Nancy continues to do well. We’d like her to eat more real food but at the moment she is not much inclined to do that.
She got a big red heart-shaped pillow for her new year. I didn’t know about these things until last night. The gentleman homeowner who hosted the potluck last night asked if Nancy had gotten her pillow? He had multiple by-pass surgery in the same hospital a few years back. When I said I had no idea what he meant, his wife brought out a large red pillow in the shape of a heart. This had an image of a heart on it and over that someone had drawn each of the by-passes that had been done inside his chest. Also, about a dozen people had signed it – doctors, nurses, and family.

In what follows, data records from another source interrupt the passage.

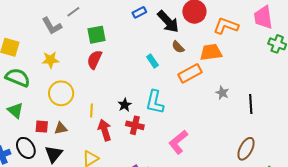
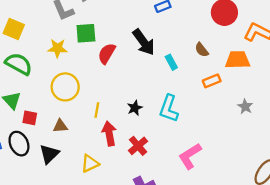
black arrow: (168, 22) -> (144, 42), moved
green square: (96, 35) -> (86, 33), moved
orange rectangle: (190, 73) -> (212, 81), size x0.7
red cross: (135, 125) -> (138, 146), moved, turned 30
red square: (42, 127) -> (30, 118), moved

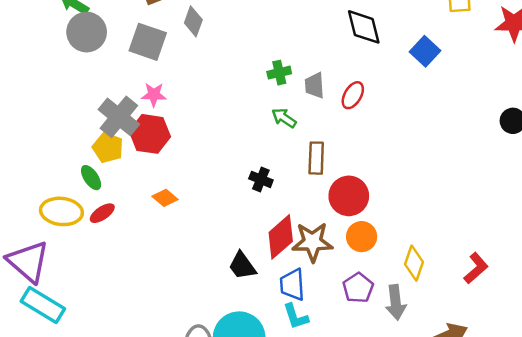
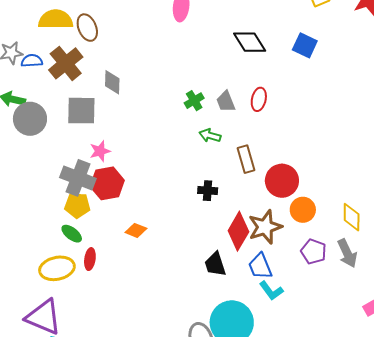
red ellipse: (102, 213) -> (90, 259), turned -30
black trapezoid: (242, 266) -> (215, 264), turned 36

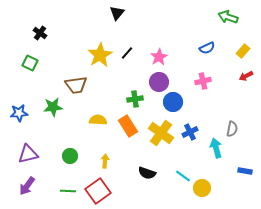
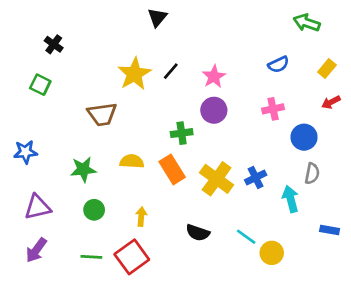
blue circle: (173, 102) -> (304, 137), moved
green star: (53, 107) -> (83, 169), moved

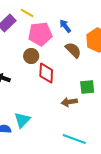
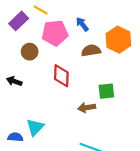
brown semicircle: (73, 50) -> (91, 51), turned -54
brown circle: (31, 56) -> (30, 52), moved

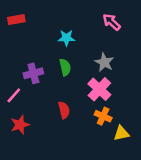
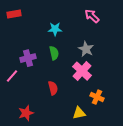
orange cross: (103, 116) -> (97, 97), moved
red star: (20, 125) -> (26, 113), moved
yellow triangle: (121, 133) -> (79, 113), moved

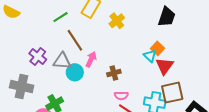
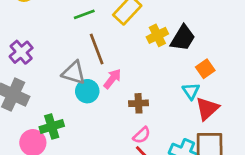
black trapezoid: (167, 17) -> (183, 38), moved
orange square: (158, 48) -> (205, 69), moved
purple cross: (38, 56) -> (21, 52), moved
pink semicircle: (121, 96) -> (142, 135), turned -56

I got home to find an e-mail asking the same question? “Did Nancy get her special pillow?” I’m I the only one that didn’t know of these?

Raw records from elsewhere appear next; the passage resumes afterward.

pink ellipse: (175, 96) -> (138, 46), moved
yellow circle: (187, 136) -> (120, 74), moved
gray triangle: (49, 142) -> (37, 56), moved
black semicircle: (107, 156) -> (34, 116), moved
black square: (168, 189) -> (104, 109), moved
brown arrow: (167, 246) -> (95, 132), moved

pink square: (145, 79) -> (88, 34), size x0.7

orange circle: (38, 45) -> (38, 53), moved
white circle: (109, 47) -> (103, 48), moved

Well it seems that when your chest is split open and then closed again that in the weeks to follow you have an urge to cough frequently. So as to keep it from opening again when you cough, you are told to hold a pillow tightly against your chest. A stuffed teddy bear is sometimes given but any pillow would do. It seems the red heart-shaped ones are the “special” ones – it could be considered a badge of courage and a statement that one survived.
Much of the very high-tech equipment was gone from Nancy’s room today. There remained a gizmo on the floor at the foot of her bed making the sounds of a little stream tumbling over rocks. This is part of a ‘chest drain’ and its purpose is to allow any fluid, blood, or pus to exit the ‘pleural’ cavity by way of a long tube. Translated into English this means ‘from the hole in your body where they were working.’ Seems to me the original meaning (now said to be side or rib) has gotten lost somewhere along the path from Greek to Latin to Middle English to the World Wide Web. A wine maker would recognize this as a “water sealed fermentation lock” with a vacuum assist through the water causing the bubbling sound.
Each of the two doctors on the floor visited briefly today and listened to her heart and lungs and pronounced her in good shape – for the shape she is in. Many times a heart patient in the ICU will only encounter one or two doctors during a stay of a few days. Today was Nancy’s 36th day there and she is on their (the doctor’s) third or fourth rotation. Somewhat uncommon we were informed.